RECORDED INFORMATION ->
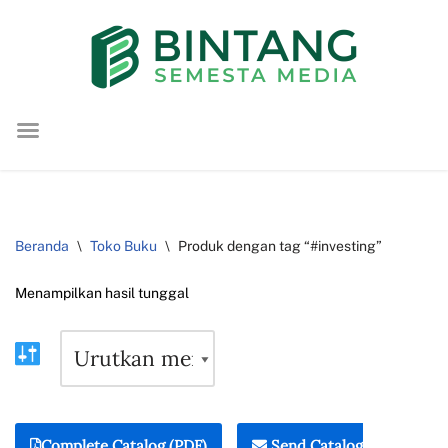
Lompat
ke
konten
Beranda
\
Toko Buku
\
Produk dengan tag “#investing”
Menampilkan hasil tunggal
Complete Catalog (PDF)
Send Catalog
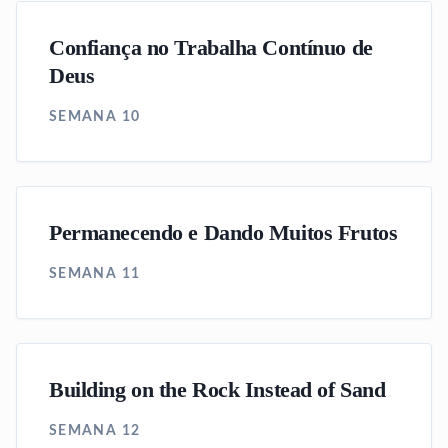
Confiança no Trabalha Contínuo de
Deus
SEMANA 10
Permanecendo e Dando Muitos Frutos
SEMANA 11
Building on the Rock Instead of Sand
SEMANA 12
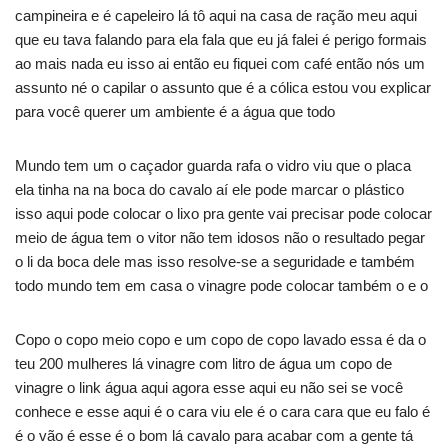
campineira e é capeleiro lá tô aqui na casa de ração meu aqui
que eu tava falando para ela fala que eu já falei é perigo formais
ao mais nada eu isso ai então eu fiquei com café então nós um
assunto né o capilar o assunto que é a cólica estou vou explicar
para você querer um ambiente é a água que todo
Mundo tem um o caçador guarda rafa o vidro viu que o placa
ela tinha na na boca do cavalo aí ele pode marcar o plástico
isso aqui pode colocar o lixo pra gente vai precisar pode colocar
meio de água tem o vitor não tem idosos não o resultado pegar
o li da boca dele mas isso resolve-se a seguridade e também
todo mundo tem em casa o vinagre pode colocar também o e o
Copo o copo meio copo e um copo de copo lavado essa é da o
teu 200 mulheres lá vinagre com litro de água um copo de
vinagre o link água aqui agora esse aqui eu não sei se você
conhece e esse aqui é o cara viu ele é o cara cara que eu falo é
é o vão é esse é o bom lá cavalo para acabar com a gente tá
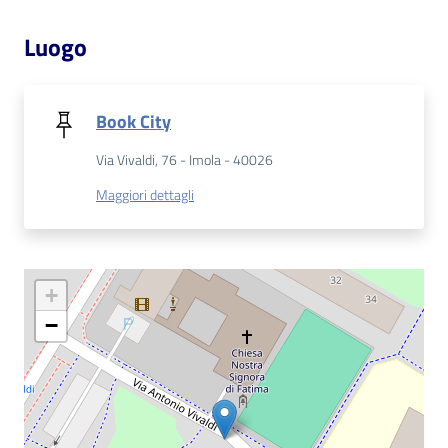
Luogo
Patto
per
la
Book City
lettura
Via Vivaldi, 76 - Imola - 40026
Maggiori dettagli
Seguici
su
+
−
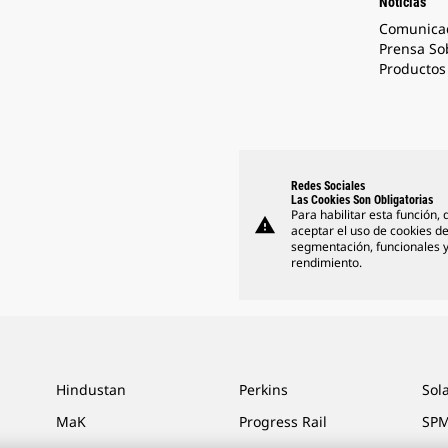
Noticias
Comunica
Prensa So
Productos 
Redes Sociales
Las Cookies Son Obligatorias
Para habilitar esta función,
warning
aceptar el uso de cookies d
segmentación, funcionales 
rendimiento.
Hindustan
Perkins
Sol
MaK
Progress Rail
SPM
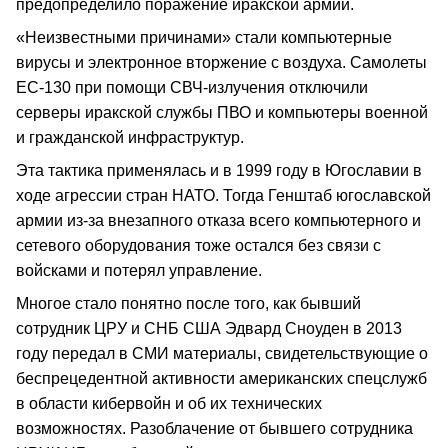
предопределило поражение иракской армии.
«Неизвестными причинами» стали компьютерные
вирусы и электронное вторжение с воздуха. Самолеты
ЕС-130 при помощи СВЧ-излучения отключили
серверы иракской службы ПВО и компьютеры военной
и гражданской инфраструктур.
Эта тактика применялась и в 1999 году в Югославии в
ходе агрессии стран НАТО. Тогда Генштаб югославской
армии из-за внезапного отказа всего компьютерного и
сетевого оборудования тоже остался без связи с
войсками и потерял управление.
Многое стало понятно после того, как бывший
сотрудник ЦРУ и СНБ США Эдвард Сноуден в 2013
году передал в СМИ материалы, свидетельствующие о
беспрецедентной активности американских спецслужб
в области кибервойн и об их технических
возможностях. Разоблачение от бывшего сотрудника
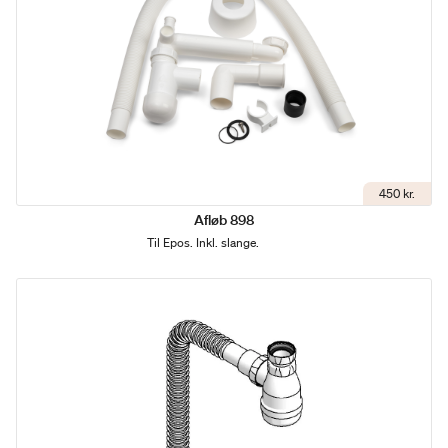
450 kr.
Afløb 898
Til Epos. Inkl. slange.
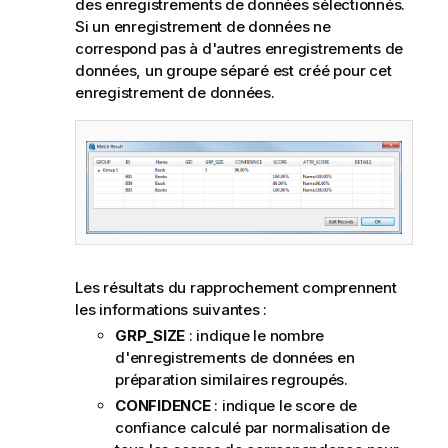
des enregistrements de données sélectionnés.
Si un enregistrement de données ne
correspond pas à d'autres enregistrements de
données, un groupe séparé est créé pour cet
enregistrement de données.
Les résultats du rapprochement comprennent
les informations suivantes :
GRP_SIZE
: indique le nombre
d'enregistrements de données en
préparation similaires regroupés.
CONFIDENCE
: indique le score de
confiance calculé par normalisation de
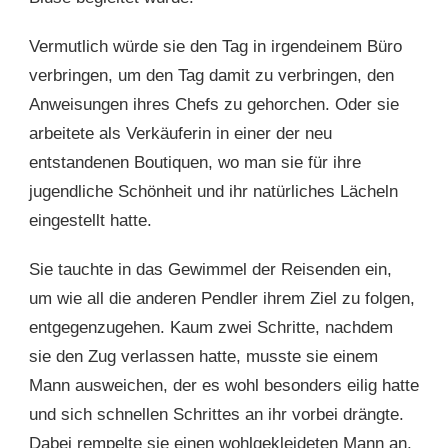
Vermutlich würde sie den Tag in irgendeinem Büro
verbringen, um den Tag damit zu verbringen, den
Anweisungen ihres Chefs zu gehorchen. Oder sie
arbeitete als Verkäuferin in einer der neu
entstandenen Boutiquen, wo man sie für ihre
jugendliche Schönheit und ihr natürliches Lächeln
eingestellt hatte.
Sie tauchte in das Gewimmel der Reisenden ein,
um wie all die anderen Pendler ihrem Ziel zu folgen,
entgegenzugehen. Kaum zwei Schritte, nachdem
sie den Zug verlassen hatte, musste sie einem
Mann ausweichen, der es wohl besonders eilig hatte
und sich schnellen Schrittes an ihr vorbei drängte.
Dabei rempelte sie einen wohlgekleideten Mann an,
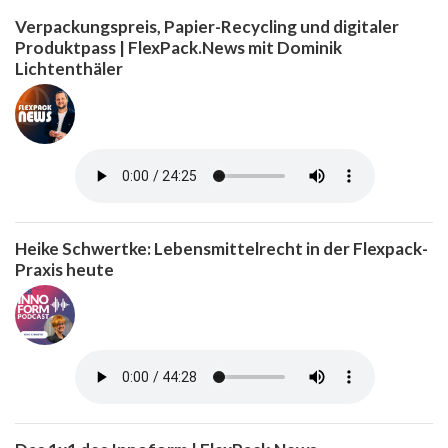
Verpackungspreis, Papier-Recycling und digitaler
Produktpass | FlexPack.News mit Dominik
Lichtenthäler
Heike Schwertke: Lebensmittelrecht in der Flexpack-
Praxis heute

* * *

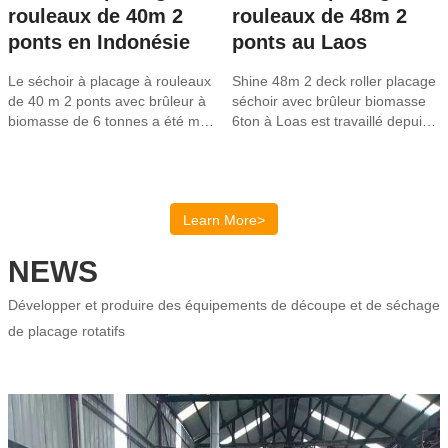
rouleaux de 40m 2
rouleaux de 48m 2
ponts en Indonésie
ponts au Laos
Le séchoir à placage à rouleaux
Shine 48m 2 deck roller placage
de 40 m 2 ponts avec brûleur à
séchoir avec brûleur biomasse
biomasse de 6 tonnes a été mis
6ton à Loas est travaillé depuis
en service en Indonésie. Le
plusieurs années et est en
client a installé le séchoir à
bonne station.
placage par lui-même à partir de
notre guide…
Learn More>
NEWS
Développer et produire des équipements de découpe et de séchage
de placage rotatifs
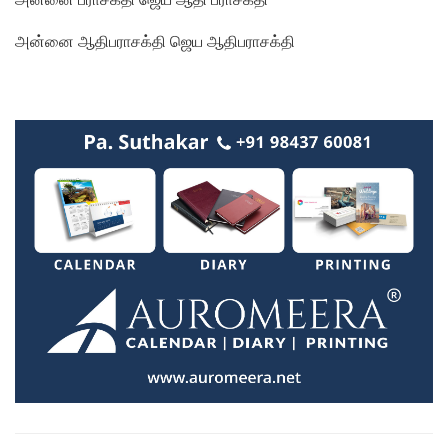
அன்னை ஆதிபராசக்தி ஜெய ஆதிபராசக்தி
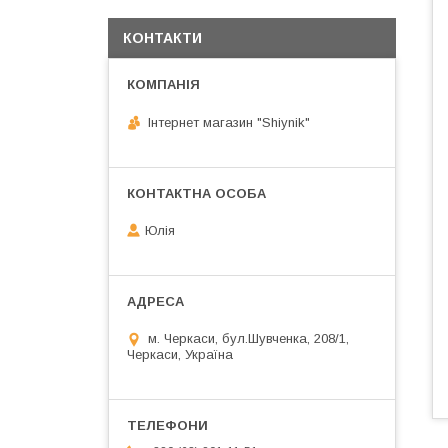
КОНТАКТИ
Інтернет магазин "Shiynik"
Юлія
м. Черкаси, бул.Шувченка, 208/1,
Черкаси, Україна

---

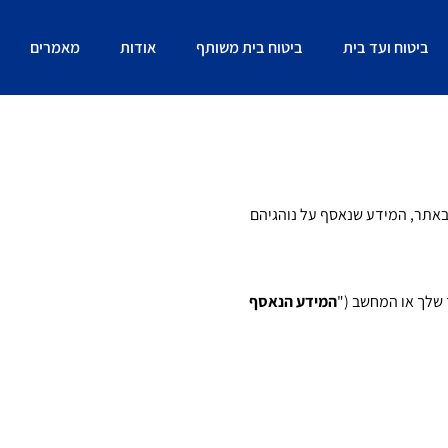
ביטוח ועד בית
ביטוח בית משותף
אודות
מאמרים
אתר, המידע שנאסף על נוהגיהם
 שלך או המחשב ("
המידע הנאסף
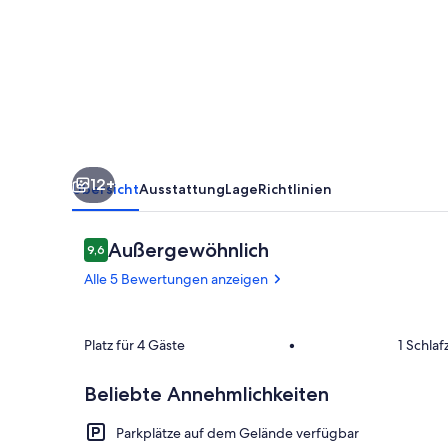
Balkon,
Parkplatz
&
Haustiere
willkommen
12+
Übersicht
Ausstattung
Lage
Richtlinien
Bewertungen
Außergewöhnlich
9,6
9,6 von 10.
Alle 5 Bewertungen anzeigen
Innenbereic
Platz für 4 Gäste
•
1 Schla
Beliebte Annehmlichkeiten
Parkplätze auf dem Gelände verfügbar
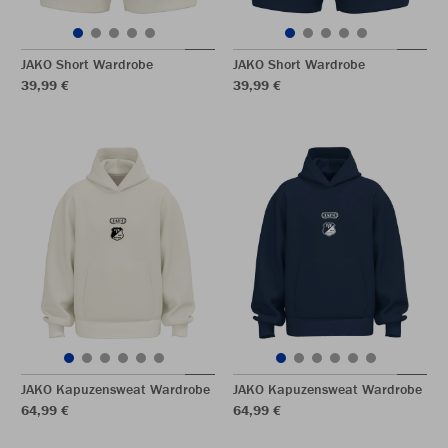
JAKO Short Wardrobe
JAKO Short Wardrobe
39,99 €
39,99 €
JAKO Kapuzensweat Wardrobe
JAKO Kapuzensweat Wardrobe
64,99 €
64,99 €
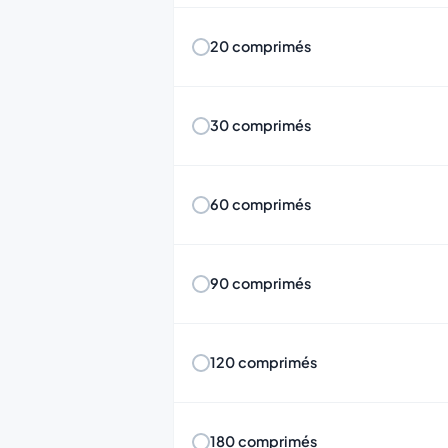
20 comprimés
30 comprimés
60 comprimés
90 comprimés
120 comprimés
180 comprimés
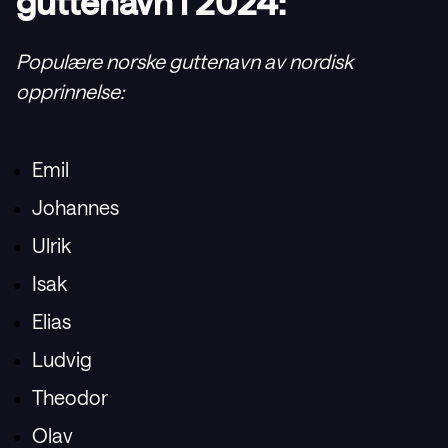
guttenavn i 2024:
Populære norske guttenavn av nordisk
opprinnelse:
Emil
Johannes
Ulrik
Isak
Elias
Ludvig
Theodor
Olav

PROBLEM REQUIREMENTS ->
Beginning with the line that contains "d'enregistrements de données en", write out the lines of the material above exactly, and end with the line that contains "sie den Zug verlassen hatte, musste sie einem". Omit the pictures.

ANSWER TO THIS EXERCISE ->
d'enregistrements de données en
préparation similaires regroupés.
CONFIDENCE
: indique le score de
confiance calculé par normalisation de
Vermutlich würde sie den Tag in irgendeinem Büro
verbringen, um den Tag damit zu verbringen, den
Anweisungen ihres Chefs zu gehorchen. Oder sie
arbeitete als Verkäuferin in einer der neu
entstandenen Boutiquen, wo man sie für ihre
jugendliche Schönheit und ihr natürliches Lächeln
eingestellt hatte.
Sie tauchte in das Gewimmel der Reisenden ein,
um wie all die anderen Pendler ihrem Ziel zu folgen,
entgegenzugehen. Kaum zwei Schritte, nachdem
sie den Zug verlassen hatte, musste sie einem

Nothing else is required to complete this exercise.